It is important to understand that competitor analysis is an effective way to assess the goals of competing companies by identifying their weaknesses and strengths. It allows them to clarify opportunities and take into account the dangers that are associated with a particular business activity (Gupta et al., 2016). A thorough analysis of actions will be helpful in developing optimal solutions and actions for the successful development of the company in the automotive market. Effective building of a business strategy largely depends on the ability to predict the reactions of a company’s competitors to certain events, and business analysis can reliably support the given notion.

Decision Making in the Automotive Industry

First and foremost, business analysis informs the decision-making process. Therefore, to gain a deeper understanding of its role in the automobile industry, one needs to investigate how decisions are made in this field. Sissoko et al. (2018) write that akin to any other industry, car manufacturing requires a series of decisions, each of which is supported by data, modeling, and simulation. Monfared et al. (2002) emphasize the importance of the decision-making process: according to the researchers, modern manufacturing enterprises are forced to accommodate the continual change. If they are not able to do it, they risk becoming irrelevant and losing their competitive edge.

Aligned with changes are customer preferences. Lademann et al. (2001) state that the demand for cars is undergoing a shift of paradigm, probably, the main driver behind the change is the variety of alternative ways of purchasing care. The very decision-making process, preceding and accompanying the purchase, is transformed as customers are becoming more informed and able to access web data with more ease (Al-Fayad, 2018). Their taste is becoming more refined: a car transcends its physical characteristics and becomes a symbol of status, a personality extension, and a means of self-expression.

Business Analysis in the Automotive Industry

Like many other industries, the automotive industry succumbed to the reign of big data that is swaying the global business environment by offering tailored solutions and steering the direction of corporate development. Deloitte (2015) enlists the many advantages of using business analysis in the automotive industry. The experts state that at present, the automotive industry experiences a great deal of pressure regarding its supply chain capabilities. As Deloitte (2015) puts it, they are what can make or break a company. At best, business analysis gives businesses a competitive edge and drives growth. At worst, faulty or lacking business analysis puts automakers in all kinds of unfavorable scenarios with consequences ranging from shortages to government scrutiny and lost growth opportunities.
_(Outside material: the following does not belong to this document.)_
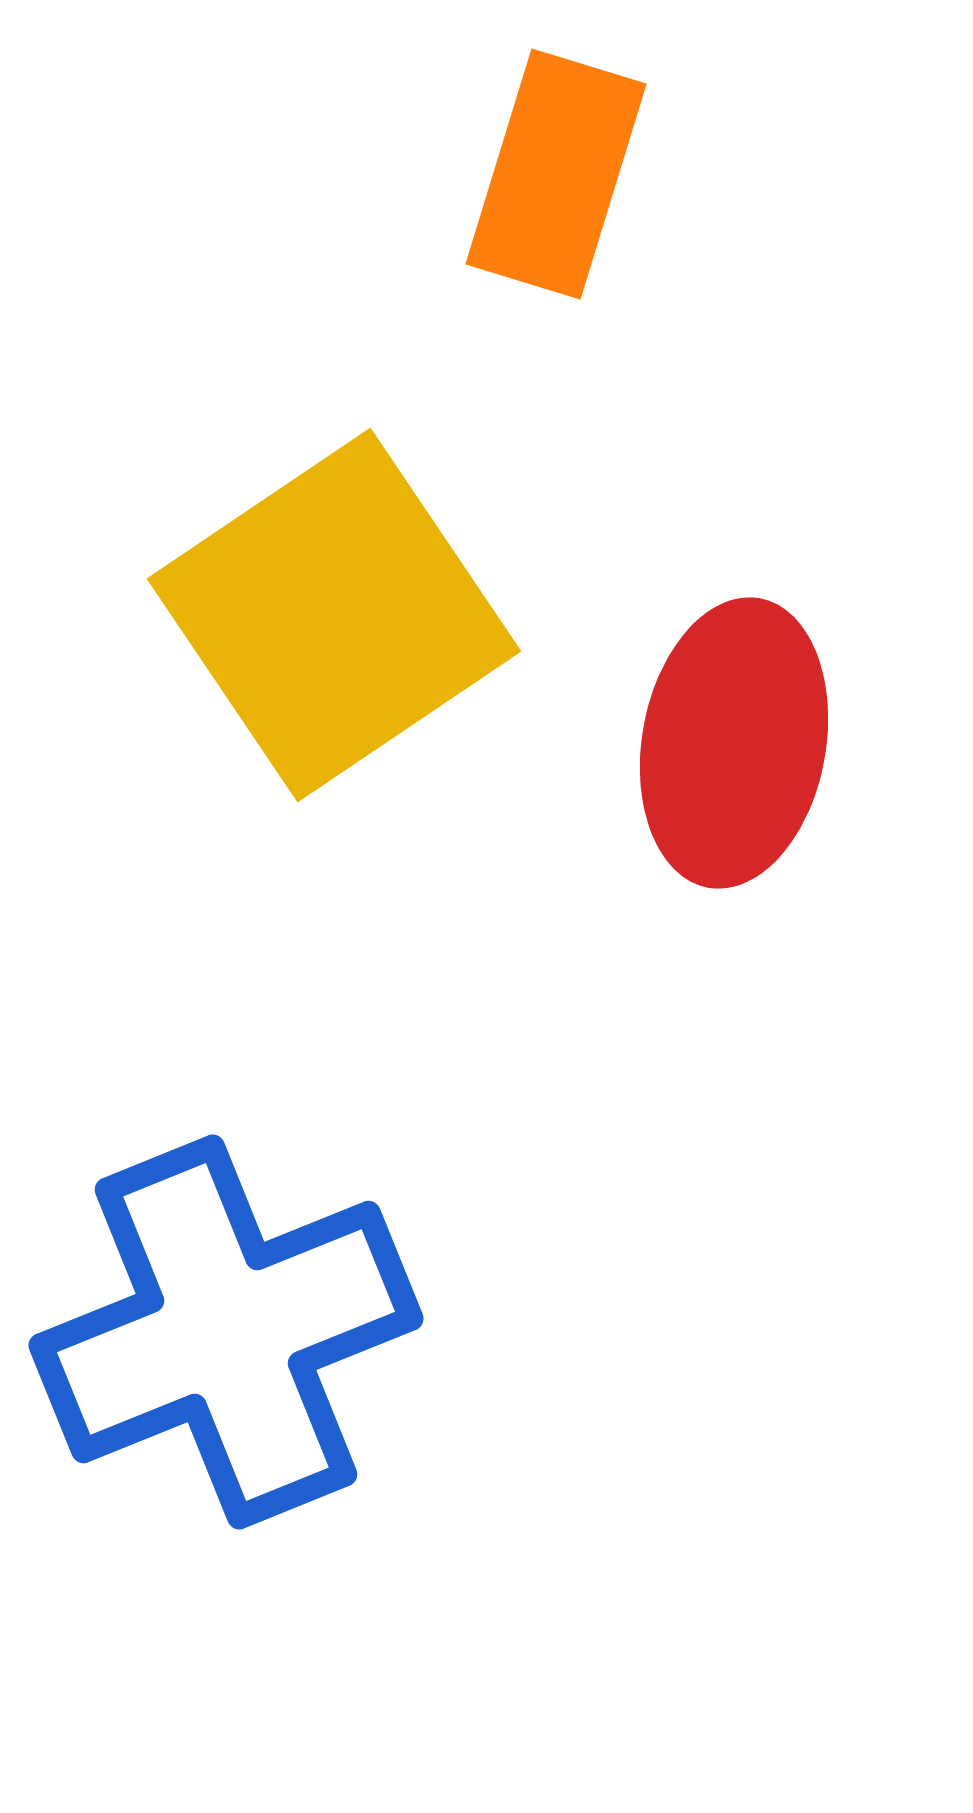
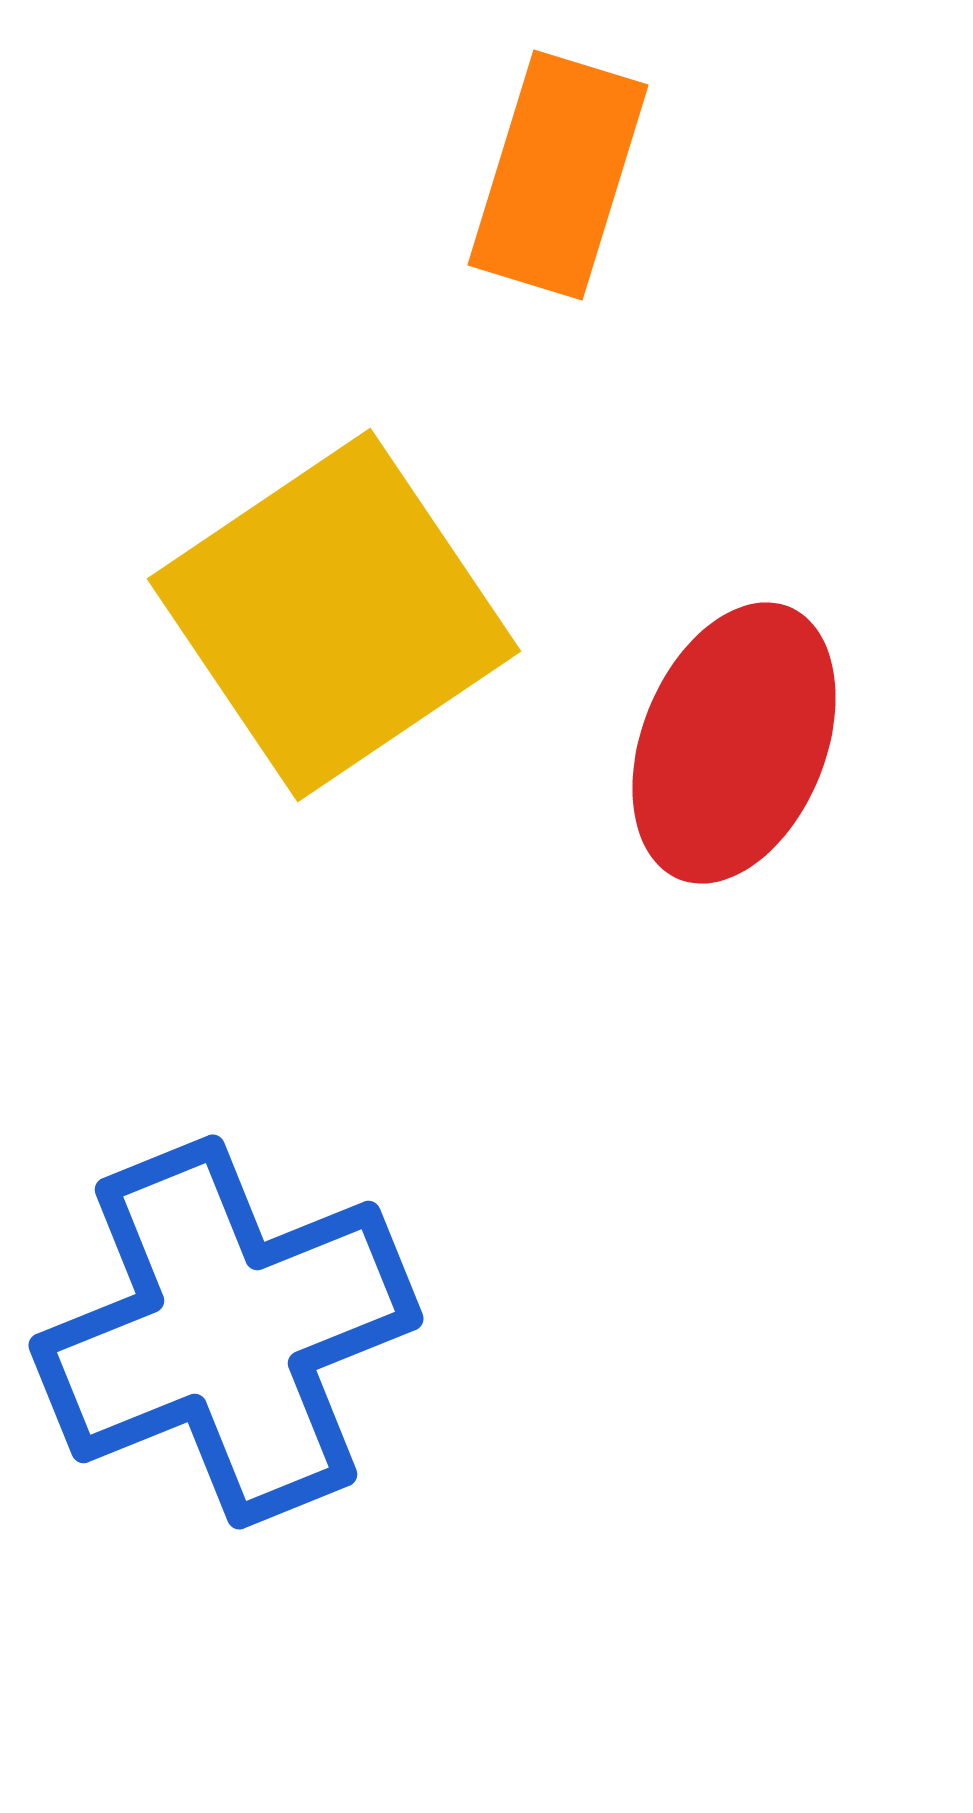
orange rectangle: moved 2 px right, 1 px down
red ellipse: rotated 12 degrees clockwise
Like Lademann et al. (2001), Deloitte (2015) names ever-evolving customer preferences as one of the “why’s” of applying business analysis. According to Deloitte (2015), the role of the traditional car dealership, a longstanding companion of the automotive industry, is being questioned more than ever. However, even provided the knowledge is sufficient, the decision-making process is often impeded by various barriers, many of which are not unique to the automotive industry. They are not external threats but rather internal weaknesses. Goodwin and Wright (2014) state that any company requires decision support – a system in place that steers the process in the right direction, preferably with business data involved.

In reality, decisions are often postponed, which causes iterations and accumulation of financial and other costs. Goodwin & Wright (2014) point out that decision-makers and stakeholders have poor visibility on the entirety of the process and as complexity and uncertainty surge, there emerges more pressure to make irreversible, high-risk decisions. In addition, a single decision might directly influence the subsequent long-term outcomes and decision-making processes. For this reason, accurate business analysis is crucial to improve strategic decisions.


Research Methods

The present research started with a thorough literature review in order to understand the theoretical underpinnings of the subject matter and familiarize ourselves with the existing knowledge (DePoy & Gitlin, 2019). The purpose of the literature review was to identify the current needs and challenges of the automotive industry and the role that business analysis can play in resolving them. Apart from that, it was important to broaden our knowledge of the decision-making in the automotive industry and what barriers a business analysis can help to overcome.

According to Ghauri et al. (2020), research methods in business studies can be divided into two broad categories – qualitative and quantitative methods, which, of course, also apply to other fields of knowledge. For this study, we chose quantitative methods, namely, working with and analyzing numerical data. All our decisions in the business game can be quantified, which can be seen in Round logs, therefore, they translate into outcomes in a rather straightforward manner. There is no doubt that every method has its drawbacks: for instance, qualitative studies cannot draw large enough samples (Bell et al., 2018). On the other hand, quantitative studies do not provide insight into complex concepts such as motivation and emotions (Bell et al., 2018). However, narrowing down the scope of this study was a must; therefore, to maintain a necessary level of detail, we forewent qualitative methods.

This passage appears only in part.